Тут автору кажется, что в ходе всех этих рассуждений он неожиданно для себя приблизился к формулировке национальной идеи.
«Починим сараи!», например. Или вот: «Будем соблюдать технику безопасности!» Это тоже очень важная идея, потому что такие события, как Чернобыль или Саяно-Шушенская катастрофа, вполне могут сделать любую национальную идею неактуальной.
Нет и не может быть национальной идеи, которая объединила бы гуманизм и культуру с пещерной дикостью и оголтелым стяжательством…
Так что попытка понять, каким образом страна Нидерланды, обиженная природой и Богом, живет без ясно сформулированной национальной идеи, стала одной из причин, почему я решил написать эти заметки. И конечно, была еще одна причина — Альберт Йоганн Бурман.
Альберт: Слава богу, ты хоть правильно называешь страну — Нидерланды. Как это будет по-русски — Низины? Голландия — это всего лишь западная, приморская часть Нидерландов.
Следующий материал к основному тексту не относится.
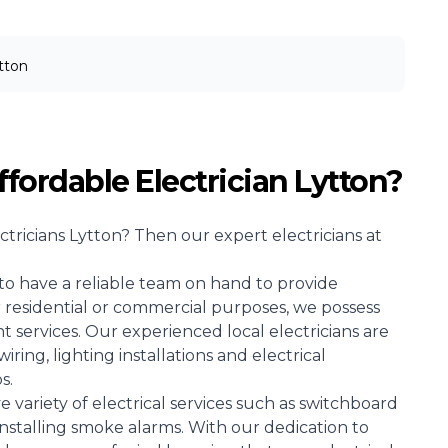
tton
ffordable Electrician Lytton?
ctricians
Lytton? Then our expert electricians at
l to have a reliable team on hand to provide
for residential or commercial purposes, we possess
 services. Our experienced local electricians are
wiring, lighting installations and electrical
s.
e variety of electrical services such as switchboard
installing smoke alarms. With our dedication to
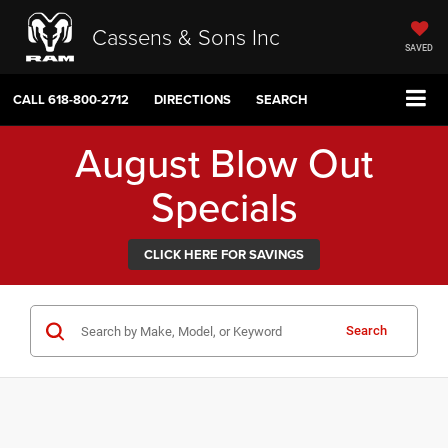
Cassens & Sons Inc
SAVED
CALL
618-800-2712
DIRECTIONS
SEARCH
August Blow Out
Specials
CLICK HERE FOR SAVINGS
Search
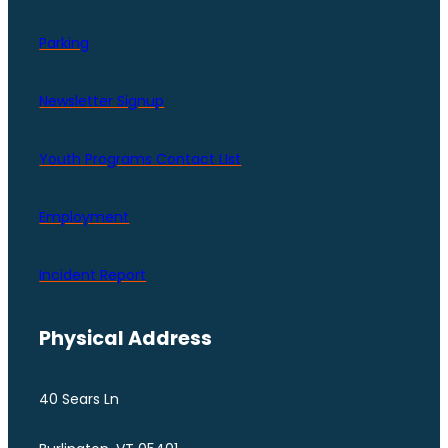
Parking
Newsletter Signup
Youth Programs Contact LIst
Employment
Incident Report
Physical Address
40 Sears Ln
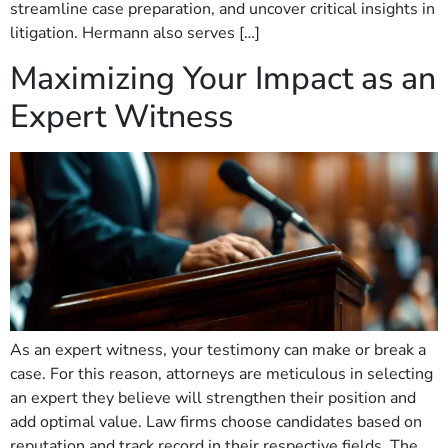
streamline case preparation, and uncover critical insights in
litigation. Hermann also serves […]
Maximizing Your Impact as an
Expert Witness
As an expert witness, your testimony can make or break a
case. For this reason, attorneys are meticulous in selecting
an expert they believe will strengthen their position and
add optimal value. Law firms choose candidates based on
reputation and track record in their respective fields. The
Называть Нидерланды Голландией — примерно то же самое, что называть Россию Московией.
Откуда он выкопал это слово — «Московия», ума не приложу. Оно, по-моему, встречается только в учебниках истории. Не знаю. Зато знаю совершенно точно, что, если бы не Альберт, чей ворчливый комментарий вы только что слышали, этой книги бы не было.
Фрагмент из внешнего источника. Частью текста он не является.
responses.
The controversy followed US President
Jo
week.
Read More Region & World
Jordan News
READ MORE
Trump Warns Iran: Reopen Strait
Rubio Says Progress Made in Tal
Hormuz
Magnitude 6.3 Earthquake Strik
Альберт Бурман заслуживает, как мне кажется, специального описания. Он высок ростом (что-то около ста девяноста сантиметров), широк в кости, хотя и худощав. Здоровенные руки и ноги в башмаках сорок шестого размера вполне соответствуют крупной, с роденовской щедростью вылепленной голове с редеющими седыми волосами. Я никогда не встречал человека, который бы настолько не обращал внимания на одежду и при этом умудрялся выглядеть так элегантно. Он, к примеру, надевает сорочку, не глаженную ни разу с момента ее приобретения где-то в середине шестидесятых, накидывает светлую бесформенную куртку, небрежно повязывает длинный красный шарф — и перед вами… ну, скажем, крупный (в буквальном и переносном смысле) режиссер. Или поэт эпохи Возрождения. Его феноменальная образованность странным образом не противоречит совершенно авантюрному складу характера; глядя на него, я всегда вспоминаю прустовского Блока: «Я охотно ввел бы в употребление курение опиума или ношение малайского кинжала, но мне совершенно неизвестно употребление часов и зонтика, этих бесконечно более пагубных инструментов».